Türkiye’de yaşayan insanların yüzde 20’sinin, imkan olsa başka ülkede yaşamak istediğini öğrendik. Cumhuriyet tarihinde belki ilk kez, muhalifler kadar, elitler ve sıradan insanlar içinde yaşanması zor bir ülke oldu Türkiye.

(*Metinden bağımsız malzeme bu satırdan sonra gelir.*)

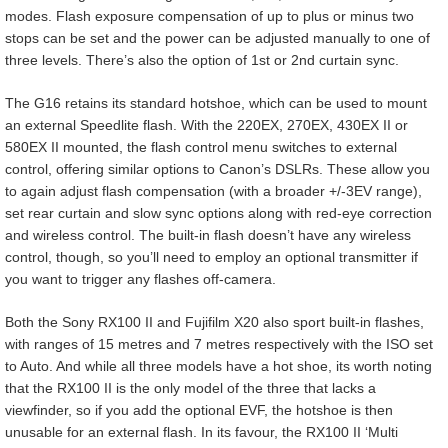
modes. Flash exposure compensation of up to plus or minus two
stops can be set and the power can be adjusted manually to one of
three levels. There’s also the option of 1st or 2nd curtain sync.
The G16 retains its standard hotshoe, which can be used to mount
an external Speedlite flash. With the 220EX, 270EX, 430EX II or
580EX II mounted, the flash control menu switches to external
control, offering similar options to Canon’s DSLRs. These allow you
to again adjust flash compensation (with a broader +/-3EV range),
set rear curtain and slow sync options along with red-eye correction
and wireless control. The built-in flash doesn’t have any wireless
control, though, so you’ll need to employ an optional transmitter if
you want to trigger any flashes off-camera.
Both the Sony RX100 II and Fujifilm X20 also sport built-in flashes,
with ranges of 15 metres and 7 metres respectively with the ISO set
to Auto. And while all three models have a hot shoe, its worth noting
that the RX100 II is the only model of the three that lacks a
viewfinder, so if you add the optional EVF, the hotshoe is then
unusable for an external flash. In its favour, the RX100 II ‘Multi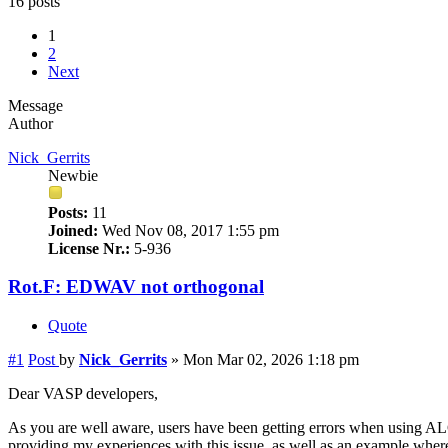
16 posts
1
2
Next
Message
Author
Nick_Gerrits
Newbie
Posts:
11
Joined:
Wed Nov 08, 2017 1:55 pm
License Nr.:
5-936
Rot.F: EDWAV not orthogonal
Quote
#1
Post
by
Nick_Gerrits
»
Mon Mar 02, 2026 1:18 pm
Dear VASP developers,
As you are well aware, users have been getting errors when using ALGO
providing my experiences with this issue, as well as an example where I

Bundan yaklaşık 1 ay önce, Amerika’nın dünyaca ünlü gazetesi The New York Times’da, çok ses getiren bir makale yayınlandı. Haberin konusu, ülkelerini terk eden eğitimli ve varlıklı Türkler’di. Makalede, “kayırmacılık ve artan otoriterleşme” yüzünden sermaye ve beyin göçünün hızlandığına dikkat çekilerek, “Erdoğan’ın vizyonuna hararetle karşı çıkan Türkler, yeteneklerini ve varlıklarını da alarak, kitleler halinde ülkeyi terk ediyor.” denilmişti.

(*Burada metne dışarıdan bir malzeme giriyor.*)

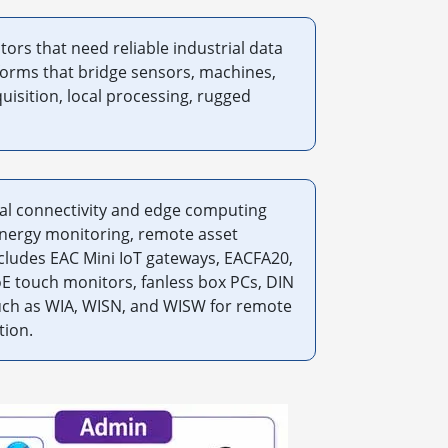
ors that need reliable industrial data
forms that bridge sensors, machines,
uisition, local processing, rugged
al connectivity and edge computing
energy monitoring, remote asset
cludes EAC Mini IoT gateways, EACFA20,
E touch monitors, fanless box PCs, DIN
such as WIA, WISN, and WISW for remote
tion.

Haber elbette Cumhurbaşkanı Tayyip Erdoğan’ın büyük tepkisine sebep oldu. Haberin bir “algı operasyonu” olduğunu söyledi. Daha sonra haberde adı geçen Ülker ailesinden de sert bir yalanlama geldi. Lakin bunların hemen arkasından, bu sefer Sabah Gazetesi’nde, pek çok “ünlü, varlıklı ve kültürlü” Türk vatandaşının, Malta vatandaşlığına geçtiği haberini okuduk.

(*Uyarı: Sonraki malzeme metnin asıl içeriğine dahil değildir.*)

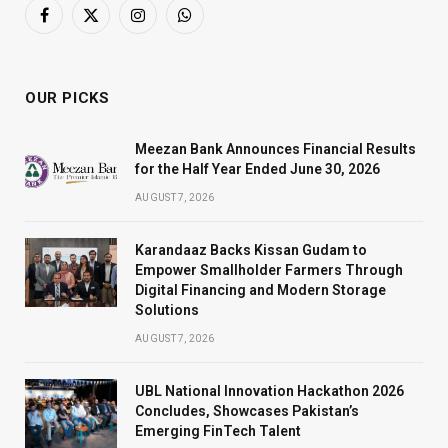
Facebook
X
Instagram
WhatsApp
(Twitter)
OUR PICKS
Meezan Bank Announces Financial Results
for the Half Year Ended June 30, 2026
AUGUST 7, 2026
Karandaaz Backs Kissan Gudam to
Empower Smallholder Farmers Through
Digital Financing and Modern Storage
Solutions
AUGUST 7, 2026
UBL National Innovation Hackathon 2026
Concludes, Showcases Pakistan’s
Emerging FinTech Talent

Gelinen noktada, aslında Cumhuriyet’in kuruluşlundan bu yana ilk kez, “kültür ve iş hayatına yön veren üst sınıf ailelerin Türkiye’yi terk ettiğini” görüyoruz.Bugüne kadar, ülkeyi terk etme ve “sürgünde yaşam” gibi kavramlar genelde mevcut sistem ve mevcut iktidarla ters düşmüş, nispeten dezavantajlı kesimlere özgü bir tavırdı. AKP hükümeti, bahsettiğimiz bu kaçış psikolojisini, kendini “Cumhuriyet’in kurucu iradesi” gibi gören, yerleşik burjuvaziye de aktarmayı başardı demek yanlış olmaz. Malta vatandaşlığı ve New York Times makalesi bu tespiti destekliyor. Bu ayrıntı elbette önemli ama şimdi bu mesele yeni bir boyut kazandı.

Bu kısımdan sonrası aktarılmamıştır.